为了方便起见，您可以使用 `exercise_experiments.py` 代码来微调模型，使用等级 16 和 alpa 16 的 LoRA，如下所示：

```bash
python exercise_experiments.py --exercise_solution lora
```

输出:

```
matplotlib version: 3.7.1
tiktoken version: 0.7.0
torch version: 2.3.0+cu121
tqdm version: 4.66.4
tensorflow version: 2.15.0
--------------------------------------------------
Training set length: 935
Validation set length: 55
Test set length: 110
--------------------------------------------------
Device: cuda
--------------------------------------------------
File already exists and is up-to-date: gpt2/355M/checkpoint
File already exists and is up-to-date: gpt2/355M/encoder.json
File already exists and is up-to-date: gpt2/355M/hparams.json
File already exists and is up-to-date: gpt2/355M/model.ckpt.data-00000-of-00001
File already exists and is up-to-date: gpt2/355M/model.ckpt.index
File already exists and is up-to-date: gpt2/355M/model.ckpt.meta
File already exists and is up-to-date: gpt2/355M/vocab.bpe
Loaded model: gpt2-medium (355M)
--------------------------------------------------
Total trainable parameters before: 406,286,336
Total trainable parameters after: 0
Total trainable LoRA parameters: 7,898,384
Initial losses
   Training loss: 3.7684114456176756
   Validation loss: 3.7619335651397705
Ep 1 (Step 000000): Train loss 2.509, Val loss 2.519
...
Ep 2 (Step 000230): Train loss 0.308, Val loss 0.652
...
--------------------------------------------------
Generating responses
100% 110/110 [01:52<00:00,  1.03s/it]
Responses saved as instruction-data-with-response-lora.json
Model saved as gpt2-medium355M-sft-lora.pth
```

为了进行比较，您可以通过 `python exercise_experiments.py --exercise_solution baseline`运行原始第7章的微调代码。

请注意，在 Nvidia L4 GPU 上，使用 LoRA 的上述代码需要 1.30 分钟才能运行。
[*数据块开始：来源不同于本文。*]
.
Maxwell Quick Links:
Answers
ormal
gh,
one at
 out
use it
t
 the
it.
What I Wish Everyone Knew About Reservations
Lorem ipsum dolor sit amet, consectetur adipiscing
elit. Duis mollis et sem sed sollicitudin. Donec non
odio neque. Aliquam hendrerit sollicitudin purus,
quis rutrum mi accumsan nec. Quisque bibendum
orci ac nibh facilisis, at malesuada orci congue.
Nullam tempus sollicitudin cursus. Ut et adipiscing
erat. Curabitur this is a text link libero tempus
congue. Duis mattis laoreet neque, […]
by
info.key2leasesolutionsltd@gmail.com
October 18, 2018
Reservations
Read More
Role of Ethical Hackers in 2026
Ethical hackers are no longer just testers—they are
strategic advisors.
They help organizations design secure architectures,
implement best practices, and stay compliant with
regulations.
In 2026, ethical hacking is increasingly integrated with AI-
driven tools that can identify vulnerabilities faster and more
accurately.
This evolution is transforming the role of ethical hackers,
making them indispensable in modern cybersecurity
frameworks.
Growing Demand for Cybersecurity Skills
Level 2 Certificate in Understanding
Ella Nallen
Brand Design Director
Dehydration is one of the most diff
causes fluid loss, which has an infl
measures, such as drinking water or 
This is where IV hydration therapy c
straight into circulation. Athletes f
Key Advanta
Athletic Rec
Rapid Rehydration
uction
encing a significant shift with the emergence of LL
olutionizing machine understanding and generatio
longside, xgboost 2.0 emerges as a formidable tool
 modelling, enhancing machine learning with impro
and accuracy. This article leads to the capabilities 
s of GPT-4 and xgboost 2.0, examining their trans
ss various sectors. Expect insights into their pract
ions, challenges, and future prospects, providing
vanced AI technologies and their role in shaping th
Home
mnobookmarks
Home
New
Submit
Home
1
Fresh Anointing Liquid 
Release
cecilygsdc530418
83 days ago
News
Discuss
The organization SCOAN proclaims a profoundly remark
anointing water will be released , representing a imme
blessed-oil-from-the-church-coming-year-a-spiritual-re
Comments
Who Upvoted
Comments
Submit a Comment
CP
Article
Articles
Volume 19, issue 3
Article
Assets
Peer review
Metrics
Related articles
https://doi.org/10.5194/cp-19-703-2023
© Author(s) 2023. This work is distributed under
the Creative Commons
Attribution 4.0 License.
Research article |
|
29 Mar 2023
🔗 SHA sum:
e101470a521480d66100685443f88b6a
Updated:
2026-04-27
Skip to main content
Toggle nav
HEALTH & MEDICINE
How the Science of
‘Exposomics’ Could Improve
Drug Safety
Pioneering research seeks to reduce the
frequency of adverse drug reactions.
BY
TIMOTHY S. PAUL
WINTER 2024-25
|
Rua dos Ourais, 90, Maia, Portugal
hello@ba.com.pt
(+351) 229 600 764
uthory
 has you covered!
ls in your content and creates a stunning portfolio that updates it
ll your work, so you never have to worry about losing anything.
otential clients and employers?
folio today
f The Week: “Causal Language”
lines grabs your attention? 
相比之下，基线需要 1.80 分钟才能运行。因此，LoRA 大约快 28%。

我们可以使用 Ollama Llama 3 方法评估性能，为了方便起见，该方法也在 `python exercise_experiments.py` 脚本中实现，我们可以按如下方式运行：

```bash
python ollama_evaluate.py --file_path instruction-data-with-response-lora.json
```

输出:

```
Ollama running: True
Scoring entries: 100%|████████████████████████| 110/110 [01:13<00:00,  1.50it/s]
Number of scores: 110 of 110
Average score: 50.23
```

分数在50左右，与原始模型差不多。